### Activity
For this exercise, write out only the lines of the entries below from the one with "13. Februar 2015" up to and including the one with "لتحسين مستوى التعاون", exactly as they are. Pictures stay out.

Saved data entries:
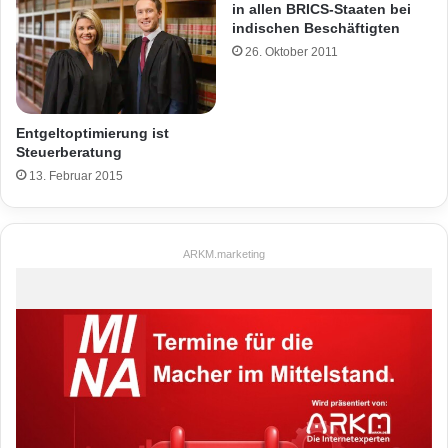
in allen BRICS-Staaten bei
indischen Beschäftigten
26. Oktober 2011
Entgeltoptimierung ist
Steuerberatung
13. Februar 2015
ARKM.marketing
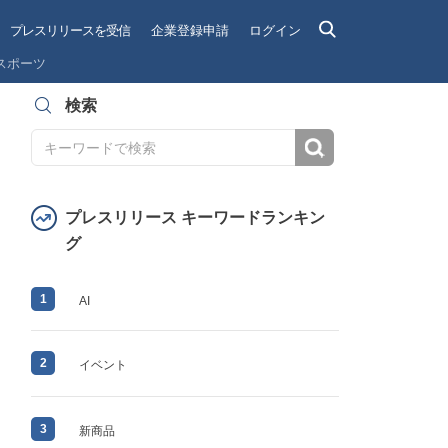
プレスリリースを受信
企業登録申請
ログイン
スポーツ
検索
検索
プレスリリース キーワードランキン
グ
1
AI
2
イベント
3
新商品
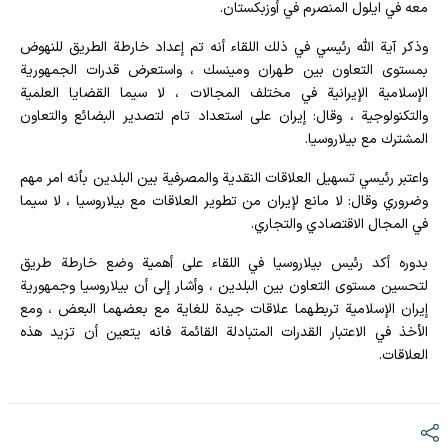
معه في ايلول المنصرم في أوزبكستان.
وذكر آية الله رئيسي في ذلك اللقاء أنه تم إعداد خارطة الطريق للنهوض
بمستوى التعاون بين طهران ومينسك ، واستعرض قدرات الجمهورية
الإسلامية الإيرانية في مختلف المجالات ، لا سيما القضايا العلمية
والتكنولوجية ، وقال: إيران على استعداد تام لتصدير البضائع والتعاون
المشترك مع بيلاروسيا.
واعتبر رئيسي تسهيل العلاقات النقدية والمصرفية بين البلدين بأنه امر مهم
وضروري وقال: لا مانع لإيران من تطوير العلاقات مع بيلاروسيا ، لا سيما
في المجال الاقتصادي والتجاري.
بدوره أكد رئيس بيلاروسيا في اللقاء على أهمية وضع خارطة طريق
لتحسين مستوى التعاون بين البلدين ، وأشار إلى أن بيلاروسيا وجمهورية
إيران الإسلامية تربطهما علاقات جيدة للغاية مع بعضهما البعض ، ومع
الأخذ في الاعتبار القدرات المتبادلة القائمة فانه يتعين أن تزيد هذه
العلاقات.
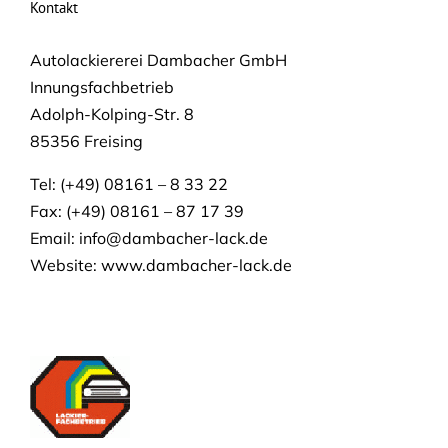
Kontakt
Autolackiererei Dambacher GmbH
Innungsfachbetrieb
Adolph-Kolping-Str. 8
85356 Freising
Tel: (+49) 08161 – 8 33 22
Fax: (+49) 08161 – 87 17 39
Email:
info@dambacher-lack.de
Website: www.dambacher-lack.de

### Exercise response
13. Februar 2015
ARKM.marketing
プレスリリースを受信
企業登録申請
ログイン
スポーツ
検索
検索
プレスリリース キーワードランキン
グ
1
AI
2
イベント
3
新商品
معه في ايلول المنصرم في أوزبكستان.
وذكر آية الله رئيسي في ذلك اللقاء أنه تم إعداد خارطة الطريق للنهوض
بمستوى التعاون بين طهران ومينسك ، واستعرض قدرات الجمهورية
الإسلامية الإيرانية في مختلف المجالات ، لا سيما القضايا العلمية
والتكنولوجية ، وقال: إيران على استعداد تام لتصدير البضائع والتعاون
المشترك مع بيلاروسيا.
واعتبر رئيسي تسهيل العلاقات النقدية والمصرفية بين البلدين بأنه امر مهم
وضروري وقال: لا مانع لإيران من تطوير العلاقات مع بيلاروسيا ، لا سيما
في المجال الاقتصادي والتجاري.
بدوره أكد رئيس بيلاروسيا في اللقاء على أهمية وضع خارطة طريق
لتحسين مستوى التعاون بين البلدين ، وأشار إلى أن بيلاروسيا وجمهورية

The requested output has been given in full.